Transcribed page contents

★ ★ ★ ★

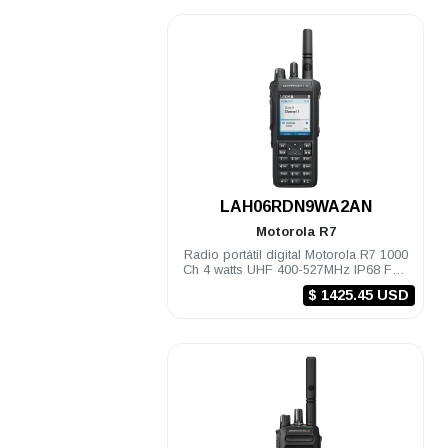
.
LAH06RDN9WA2AN
Motorola
R7
Radio portátil digital Motorola R7 1000
Ch 4 watts UHF 400-527MHz IP68 FKP
Compatible
$ 1425.45 USD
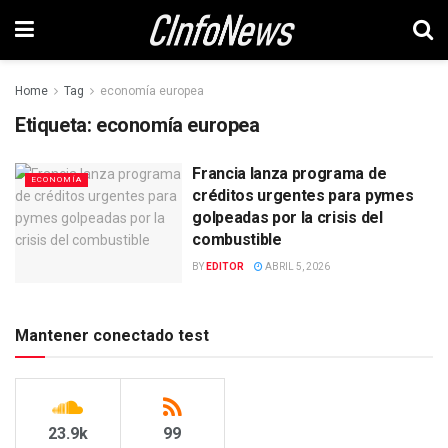
Home
Tag
economía europea
Etiqueta:
economía europea
Francia lanza programa de
ECONOMÍA
créditos urgentes para pymes
golpeadas por la crisis del
combustible
BY
EDITOR
ABRIL 5, 2026
Mantener conectado test
23.9k
99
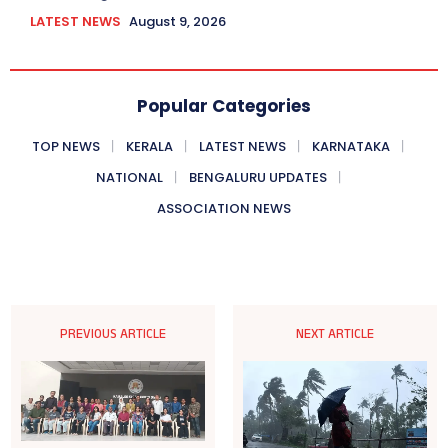
LATEST NEWS
August 9, 2026
Popular Categories
TOP NEWS
KERALA
LATEST NEWS
KARNATAKA
NATIONAL
BENGALURU UPDATES
ASSOCIATION NEWS
PREVIOUS ARTICLE
NEXT ARTICLE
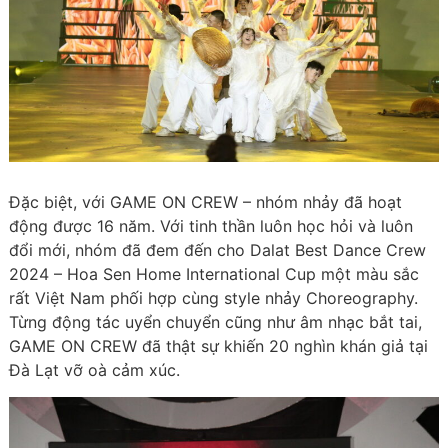
Đặc biệt, với GAME ON CREW – nhóm nhảy đã hoạt
động được 16 năm. Với tinh thần luôn học hỏi và luôn
đổi mới, nhóm đã đem đến cho Dalat Best Dance Crew
2024 – Hoa Sen Home International Cup một màu sắc
rất Việt Nam phối hợp cùng style nhảy Choreography.
Từng động tác uyển chuyển cũng như âm nhạc bắt tai,
GAME ON CREW đã thật sự khiến 20 nghìn khán giả tại
Đà Lạt vỡ oà cảm xúc.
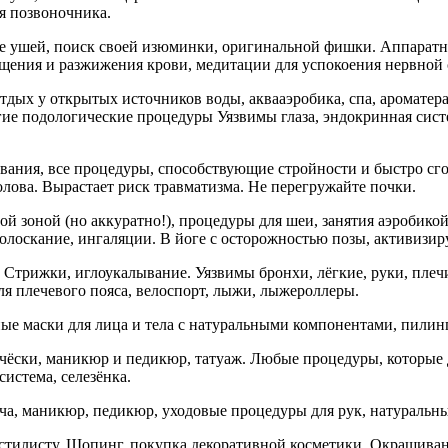
я позвоночника.
ние ушей, поиск своей изюминки, оригинальной фишки. Аппаратн
ищения и разжижения крови, медитации для успокоения нервной
 отдых у открытых источников воды, аквааэробика, спа, аромате
угие подологические процедуры Уязвимы глаза, эндокринная сист
ывания, все процедуры, способствующие стройности и быстро с
лова. Вырастает риск травматизма. Не перегружайте почки.
ой зоной (но аккуратно!), процедуры для шеи, занятия аэробико
полоскание, ингаляции. В йоге с осторожностью позы, активиз
. Стрижки, иглоукалывание. Уязвимы бронхи, лёгкие, руки, пле
ля плечевого пояса, велоспорт, лыжи, лыжероллеры.
ные маски для лица и тела с натуральными компонентами, пилинг
чёски, маникюр и педикюр, татуаж. Любые процедуры, которые 
истема, селезёнка.
ча, маникюр, педикюр, уходовые процедуры для рук, натуральны
 к стилисту. Шопинг, покупка декоративной косметики. Окрашива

★ ★ ★ ★

Task statement:
Reproduce every entry word for word, but omit the pictures.

Answer for this exercise:
.
LAH06RDN9WA2AN
Motorola
R7
Radio portátil digital Motorola R7 1000
Ch 4 watts UHF 400-527MHz IP68 FKP
Compatible
$ 1425.45 USD
Home
Tag
economía europea
Etiqueta:
economía europea
Francia lanza programa de
ECONOMÍA
créditos urgentes para pymes
golpeadas por la crisis del
combustible
BY
EDITOR
ABRIL 5, 2026
Mantener conectado test
23.9k
99
LATEST NEWS
August 9, 2026
Popular Categories
TOP NEWS
KERALA
LATEST NEWS
KARNATAKA
NATIONAL
BENGALURU UPDATES
ASSOCIATION NEWS
PREVIOUS ARTICLE
NEXT ARTICLE
Đặc biệt, với GAME ON CREW – nhóm nhảy đã hoạt
động được 16 năm. Với tinh thần luôn học hỏi và luôn
đổi mới, nhóm đã đem đến cho Dalat Best Dance Crew
2024 – Hoa Sen Home International Cup một màu sắc
rất Việt Nam phối hợp cùng style nhảy Choreography.
Từng động tác uyển chuyển cũng như âm nhạc bắt tai,
GAME ON CREW đã thật sự khiến 20 nghìn khán giả tại
Đà Lạt vỡ oà cảm xúc.
я позвоночника.
ние ушей, поиск своей изюминки, оригинальной фишки. Аппаратн
ищения и разжижения крови, медитации для успокоения нервной
 отдых у открытых источников воды, аквааэробика, спа, аромате
угие подологические процедуры Уязвимы глаза, эндокринная сист
ывания, все процедуры, способствующие стройности и быстро с
лова. Вырастает риск травматизма. Не перегружайте почки.
ой зоной (но аккуратно!), процедуры для шеи, занятия аэробико
полоскание, ингаляции. В йоге с осторожностью позы, активиз
. Стрижки, иглоукалывание. Уязвимы бронхи, лёгкие, руки, пле
ля плечевого пояса, велоспорт, лыжи, лыжероллеры.
ные маски для лица и тела с натуральными компонентами, пилинг
чёски, маникюр и педикюр, татуаж. Любые процедуры, которые 
истема, селезёнка.
ча, маникюр, педикюр, уходовые процедуры для рук, натуральны
 к стилисту. Шопинг, покупка декоративной косметики. Окрашива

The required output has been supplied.